● **MATERIALS PROVIDED**:
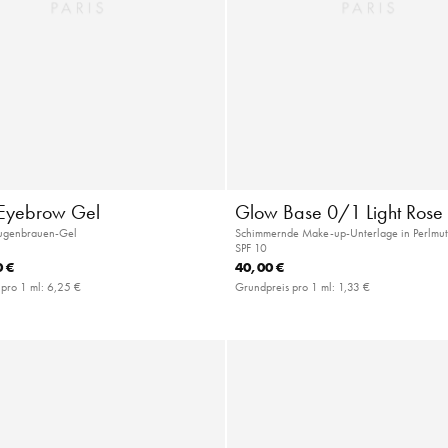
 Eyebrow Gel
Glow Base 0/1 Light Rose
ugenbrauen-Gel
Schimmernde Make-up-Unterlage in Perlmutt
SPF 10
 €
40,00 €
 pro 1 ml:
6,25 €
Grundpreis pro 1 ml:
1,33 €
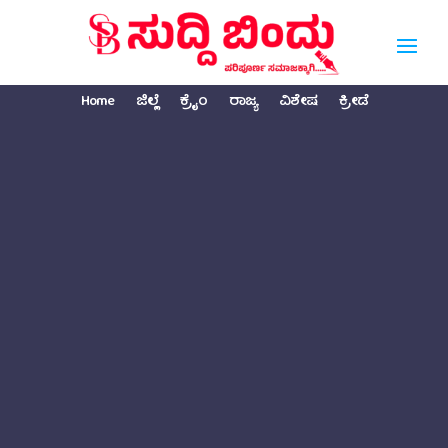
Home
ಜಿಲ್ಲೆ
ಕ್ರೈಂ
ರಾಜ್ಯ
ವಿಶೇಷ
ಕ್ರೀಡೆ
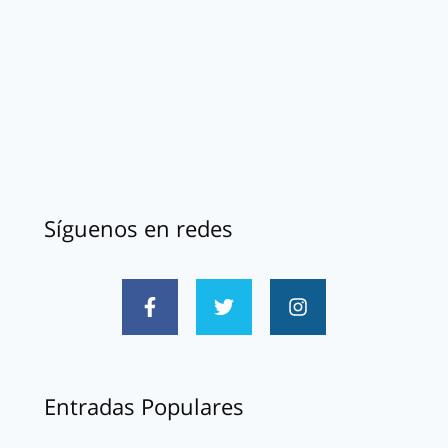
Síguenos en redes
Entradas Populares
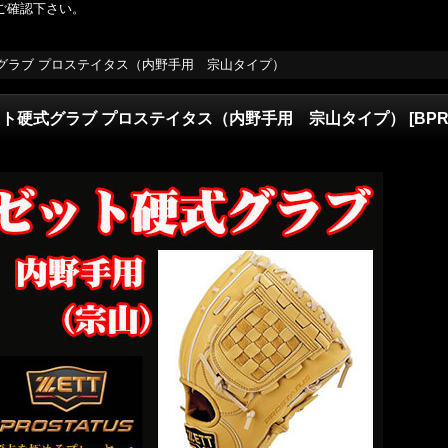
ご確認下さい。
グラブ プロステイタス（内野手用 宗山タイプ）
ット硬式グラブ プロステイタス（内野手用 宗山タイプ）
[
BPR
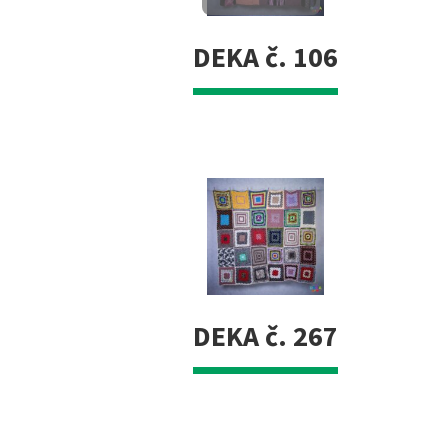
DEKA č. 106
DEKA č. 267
--
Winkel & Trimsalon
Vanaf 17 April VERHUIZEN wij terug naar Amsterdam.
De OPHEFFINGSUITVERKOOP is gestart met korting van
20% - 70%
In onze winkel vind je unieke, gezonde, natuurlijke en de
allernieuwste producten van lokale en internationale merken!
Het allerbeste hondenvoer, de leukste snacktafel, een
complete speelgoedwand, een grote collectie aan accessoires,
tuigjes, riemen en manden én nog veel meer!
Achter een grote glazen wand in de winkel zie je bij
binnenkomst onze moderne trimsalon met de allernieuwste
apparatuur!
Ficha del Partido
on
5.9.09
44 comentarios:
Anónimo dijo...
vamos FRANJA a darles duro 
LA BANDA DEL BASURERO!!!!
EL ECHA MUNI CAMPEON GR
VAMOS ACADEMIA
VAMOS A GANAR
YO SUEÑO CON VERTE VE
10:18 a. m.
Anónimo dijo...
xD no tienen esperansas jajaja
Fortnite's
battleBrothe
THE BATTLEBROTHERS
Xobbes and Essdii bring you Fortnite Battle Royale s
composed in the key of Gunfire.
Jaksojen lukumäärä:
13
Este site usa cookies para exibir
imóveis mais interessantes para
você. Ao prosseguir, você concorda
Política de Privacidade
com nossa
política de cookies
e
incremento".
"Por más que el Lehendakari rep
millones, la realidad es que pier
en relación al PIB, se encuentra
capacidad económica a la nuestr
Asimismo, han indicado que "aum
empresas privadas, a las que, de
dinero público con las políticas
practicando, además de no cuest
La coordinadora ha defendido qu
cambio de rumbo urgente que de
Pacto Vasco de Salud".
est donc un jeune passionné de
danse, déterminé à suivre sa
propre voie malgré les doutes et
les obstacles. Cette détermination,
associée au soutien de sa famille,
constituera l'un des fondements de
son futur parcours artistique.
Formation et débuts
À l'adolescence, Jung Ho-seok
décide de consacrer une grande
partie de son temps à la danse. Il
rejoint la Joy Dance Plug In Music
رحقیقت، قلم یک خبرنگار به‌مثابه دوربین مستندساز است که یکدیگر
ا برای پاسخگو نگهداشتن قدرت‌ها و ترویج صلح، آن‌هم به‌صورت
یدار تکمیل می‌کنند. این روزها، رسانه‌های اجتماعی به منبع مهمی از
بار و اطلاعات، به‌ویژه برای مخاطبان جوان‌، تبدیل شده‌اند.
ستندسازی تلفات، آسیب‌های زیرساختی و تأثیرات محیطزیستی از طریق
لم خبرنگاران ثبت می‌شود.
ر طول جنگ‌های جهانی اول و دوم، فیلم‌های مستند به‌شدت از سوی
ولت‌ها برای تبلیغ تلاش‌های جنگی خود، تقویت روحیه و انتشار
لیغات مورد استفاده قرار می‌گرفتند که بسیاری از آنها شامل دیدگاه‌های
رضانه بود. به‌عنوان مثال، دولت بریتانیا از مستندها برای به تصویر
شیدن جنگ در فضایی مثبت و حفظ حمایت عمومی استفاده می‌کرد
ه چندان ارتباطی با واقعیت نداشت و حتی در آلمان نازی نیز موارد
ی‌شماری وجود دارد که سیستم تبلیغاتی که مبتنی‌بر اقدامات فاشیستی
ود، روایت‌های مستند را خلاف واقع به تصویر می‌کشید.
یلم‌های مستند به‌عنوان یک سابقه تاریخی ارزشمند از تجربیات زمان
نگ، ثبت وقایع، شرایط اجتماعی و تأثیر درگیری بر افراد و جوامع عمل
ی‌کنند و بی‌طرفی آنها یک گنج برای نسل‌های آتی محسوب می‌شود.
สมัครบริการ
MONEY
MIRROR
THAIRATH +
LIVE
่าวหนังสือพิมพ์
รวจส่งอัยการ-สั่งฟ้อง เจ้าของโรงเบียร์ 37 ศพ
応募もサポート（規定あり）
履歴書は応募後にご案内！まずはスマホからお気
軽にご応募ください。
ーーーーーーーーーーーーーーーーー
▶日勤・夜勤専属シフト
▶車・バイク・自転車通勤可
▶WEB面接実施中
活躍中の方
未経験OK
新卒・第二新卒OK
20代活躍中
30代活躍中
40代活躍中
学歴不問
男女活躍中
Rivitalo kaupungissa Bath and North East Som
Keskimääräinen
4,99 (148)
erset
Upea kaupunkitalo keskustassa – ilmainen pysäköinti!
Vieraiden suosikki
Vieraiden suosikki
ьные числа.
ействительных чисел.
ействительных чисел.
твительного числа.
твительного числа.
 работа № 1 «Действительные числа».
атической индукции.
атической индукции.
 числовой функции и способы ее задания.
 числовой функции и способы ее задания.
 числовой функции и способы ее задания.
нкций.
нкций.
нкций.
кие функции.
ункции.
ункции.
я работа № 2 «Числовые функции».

● **ASSIGNMENT**: Beginning at the line above that contains "Eyebrow Gel", repeat each line exactly through the one that contains "DEKA č. 267", and leave out the pictures.

● **RESULT OF THIS TASK**:
 Eyebrow Gel
Glow Base 0/1 Light Rose
ugenbrauen-Gel
Schimmernde Make-up-Unterlage in Perlmutt
SPF 10
 €
40,00 €
 pro 1 ml:
6,25 €
Grundpreis pro 1 ml:
1,33 €
Home
ಜಿಲ್ಲೆ
ಕ್ರೈಂ
ರಾಜ್ಯ
ವಿಶೇಷ
ಕ್ರೀಡೆ
Síguenos en redes
Entradas Populares
ご確認下さい。
グラブ プロステイタス（内野手用 宗山タイプ）
ット硬式グラブ プロステイタス（内野手用 宗山タイプ）
[
BPR
DEKA č. 106
DEKA č. 267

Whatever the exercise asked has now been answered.